Definition of the psyTackInterp class.
- class posydon.interpolation.interpolation.GRIDInterpolator(path, verbose=False)[source]
Bases:
object
Class to interpolate between single star MESA tracks.
- keys
Contains valid keys for accessing the data.
- Type
tuple of str
Initialize the GRIDInterpolator.
- get(key, M_new)[source]
Perform linear interpolation between specific time-series.
- Parameters
- Returns
The interpolated ZAMS time-series specified by key associated with the initial mass M_new.
- Return type
ndarray
- posydon.interpolation.interpolation.fscale(u, lim=None, inv=False)[source]
Successively perform min-max rescaling on the last dimension of u.
- Parameters
u (array_like) – The array which last dimension requires min-max rescaling.
lim (sequence of tuple) – The tuples have length 2 and contains the limits on the min-max rescaling. There should be one tuple for each array in the last dimension.

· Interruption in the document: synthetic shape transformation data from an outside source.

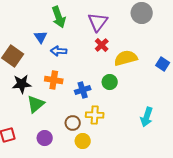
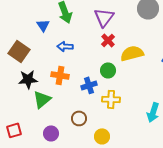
blue triangle: (41, 37) -> (43, 25), moved
green circle: (110, 82) -> (108, 70), moved
yellow cross: (95, 115) -> (111, 99), moved
yellow circle: (83, 141) -> (102, 136), moved

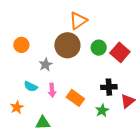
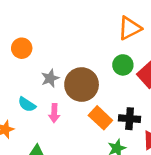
orange triangle: (78, 21) -> (130, 28), moved
brown circle: (67, 45) -> (82, 85), moved
orange rectangle: (75, 98) -> (100, 118), moved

inv (bool) – If False then the standard min-max rescaling will be performed. If True then the inverse min-max rescaling to restore and array will be performed.
- Returns
The rescaled/original array with the same shape as u.
- Return type
ndarray
- posydon.interpolation.interpolation.inv_scaler(x, xmin, xmax)[source]
Restore the original array of min-max rescaled array.
- class posydon.interpolation.interpolation.psyTrackInterp(path, in_keys=None, interp_in_q=False, verbose=False)[source]
Bases:
object
Perform track interpolation for POSYDON.
Initialize the psyTrackInterp class.
- Parameters
path (string) – The path to the training grid for the interpolator
in_keys (List of strings) – A list indicating the variables used for defining the input space, default is None
interp_in_q (boolean) – Indicates whether or not mass ratio is to be used, default is false
verbose (boolean) – Indicates whether functionality should be run in verbose mode, default is false
- load(filename)[source]
Load interpolation model to be used for predictions.
- filenamestr
path/name of pickle file to be loaded.